Extracted page text data:
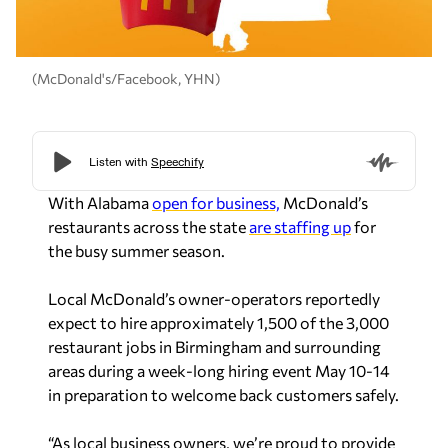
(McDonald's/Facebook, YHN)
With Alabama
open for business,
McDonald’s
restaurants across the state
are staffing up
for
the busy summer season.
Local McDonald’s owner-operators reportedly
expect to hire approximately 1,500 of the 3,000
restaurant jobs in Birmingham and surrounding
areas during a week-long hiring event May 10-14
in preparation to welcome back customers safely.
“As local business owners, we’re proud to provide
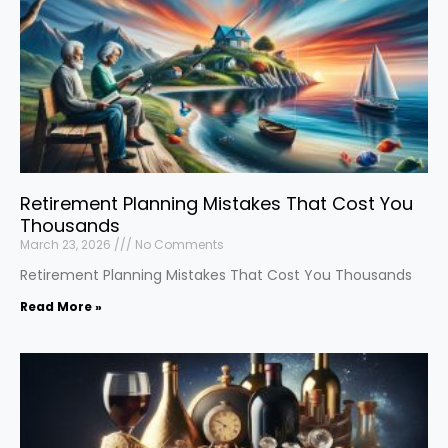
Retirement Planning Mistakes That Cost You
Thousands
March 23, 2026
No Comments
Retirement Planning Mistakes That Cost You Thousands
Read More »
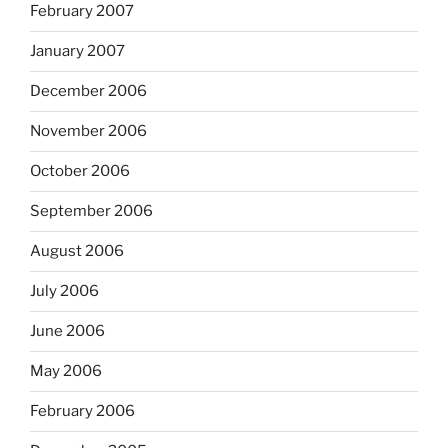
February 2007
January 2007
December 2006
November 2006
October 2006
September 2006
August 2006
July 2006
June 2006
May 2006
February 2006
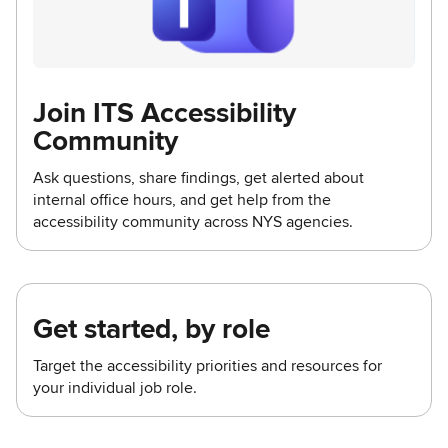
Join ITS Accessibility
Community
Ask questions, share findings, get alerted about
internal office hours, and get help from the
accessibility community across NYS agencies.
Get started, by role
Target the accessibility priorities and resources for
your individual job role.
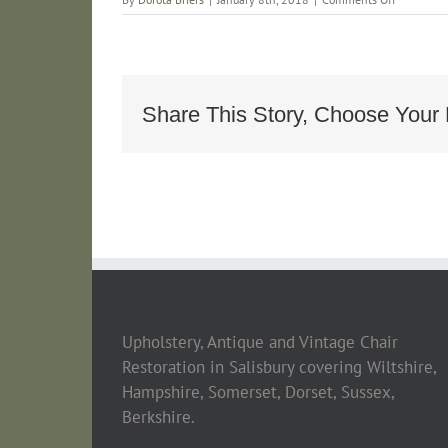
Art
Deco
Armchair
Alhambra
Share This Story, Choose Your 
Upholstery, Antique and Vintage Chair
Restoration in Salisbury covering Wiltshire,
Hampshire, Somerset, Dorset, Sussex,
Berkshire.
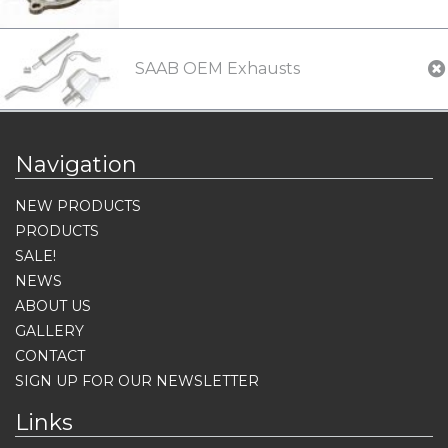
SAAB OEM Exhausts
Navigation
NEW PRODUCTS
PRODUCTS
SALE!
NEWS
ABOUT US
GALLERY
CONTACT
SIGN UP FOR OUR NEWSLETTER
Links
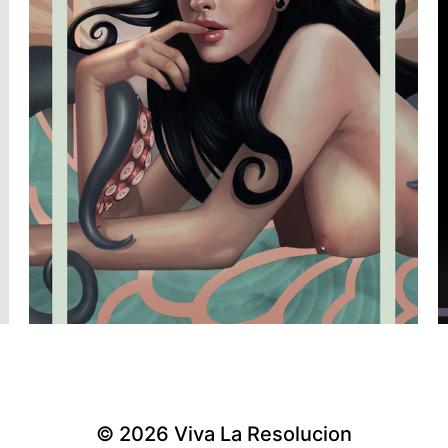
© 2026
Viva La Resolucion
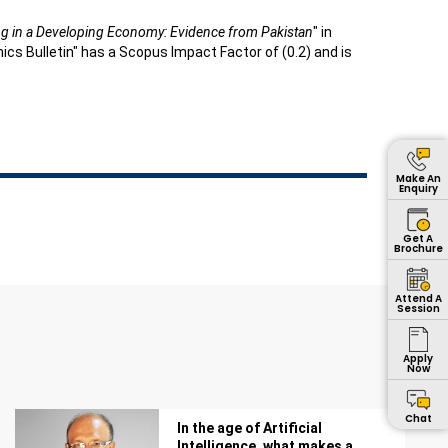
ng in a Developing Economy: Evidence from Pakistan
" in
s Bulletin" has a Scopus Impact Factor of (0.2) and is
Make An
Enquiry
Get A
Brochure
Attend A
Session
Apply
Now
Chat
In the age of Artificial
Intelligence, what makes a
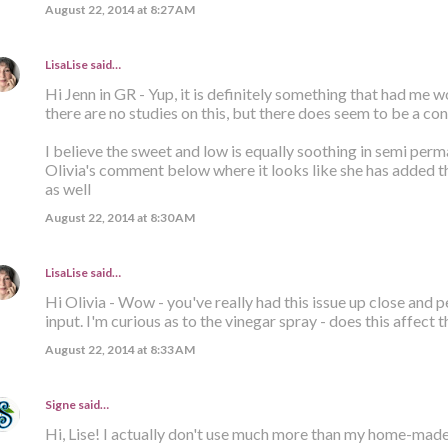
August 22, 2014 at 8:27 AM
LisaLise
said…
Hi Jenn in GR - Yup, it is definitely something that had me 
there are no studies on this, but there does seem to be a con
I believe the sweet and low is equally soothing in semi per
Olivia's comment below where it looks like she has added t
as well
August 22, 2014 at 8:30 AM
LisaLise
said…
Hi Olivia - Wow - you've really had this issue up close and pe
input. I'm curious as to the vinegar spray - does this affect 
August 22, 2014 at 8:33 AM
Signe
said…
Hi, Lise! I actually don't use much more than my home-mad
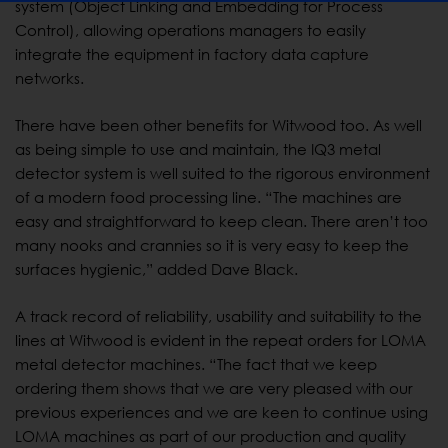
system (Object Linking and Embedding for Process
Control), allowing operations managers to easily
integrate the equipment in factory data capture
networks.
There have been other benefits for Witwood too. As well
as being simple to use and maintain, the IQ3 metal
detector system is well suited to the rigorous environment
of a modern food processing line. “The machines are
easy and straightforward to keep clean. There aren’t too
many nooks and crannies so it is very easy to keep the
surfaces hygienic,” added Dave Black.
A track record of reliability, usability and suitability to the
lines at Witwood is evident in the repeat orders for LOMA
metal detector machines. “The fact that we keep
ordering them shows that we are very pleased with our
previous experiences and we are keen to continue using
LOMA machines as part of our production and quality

Exercise details — An exact transcription is needed of the lines from the one with "Restoration in Salisbury" to the one with "I believe the" above, both ends included, with pictures left out.

Response below —
Restoration in Salisbury covering Wiltshire,
Hampshire, Somerset, Dorset, Sussex,
Berkshire.
SAAB OEM Exhausts
Navigation
NEW PRODUCTS
PRODUCTS
SALE!
NEWS
ABOUT US
GALLERY
CONTACT
SIGN UP FOR OUR NEWSLETTER
Links
© 2026
Viva La Resolucion
ng in a Developing Economy: Evidence from Pakistan
" in
s Bulletin" has a Scopus Impact Factor of (0.2) and is
Make An
Enquiry
Get A
Brochure
Attend A
Session
Apply
Now
Chat
In the age of Artificial
Intelligence, what makes a
August 22, 2014 at 8:27 AM
LisaLise
said…
Hi Jenn in GR - Yup, it is definitely something that had me 
there are no studies on this, but there does seem to be a con
I believe the sweet and low is equally soothing in semi per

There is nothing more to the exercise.